• AIM OF THE EXERCISE: In the entries below, which lines run from the one containing "filtering for the" to the one containing "Buy filters online"? Copy exactly those lines, ends included, and no others.

• RECORDS:
BEGIN

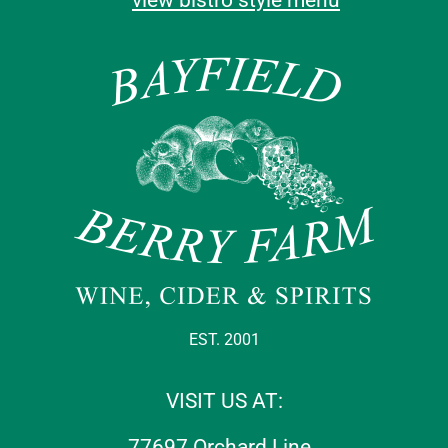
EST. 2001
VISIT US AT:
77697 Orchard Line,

END
BEGIN

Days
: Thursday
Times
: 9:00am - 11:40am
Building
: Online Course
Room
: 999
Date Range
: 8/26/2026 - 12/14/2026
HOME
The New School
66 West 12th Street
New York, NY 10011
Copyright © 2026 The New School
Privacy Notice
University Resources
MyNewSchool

END
BEGIN

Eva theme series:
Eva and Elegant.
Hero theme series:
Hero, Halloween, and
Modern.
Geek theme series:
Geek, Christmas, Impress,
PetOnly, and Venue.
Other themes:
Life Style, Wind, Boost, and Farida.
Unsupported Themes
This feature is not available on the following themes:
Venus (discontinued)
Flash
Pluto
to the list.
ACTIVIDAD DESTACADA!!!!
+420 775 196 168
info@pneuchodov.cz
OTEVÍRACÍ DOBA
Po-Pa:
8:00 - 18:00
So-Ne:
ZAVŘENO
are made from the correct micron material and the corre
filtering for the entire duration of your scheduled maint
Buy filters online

END

• RESPONSE TO THIS EXERCISE:
filtering for the entire duration of your scheduled maint
Buy filters online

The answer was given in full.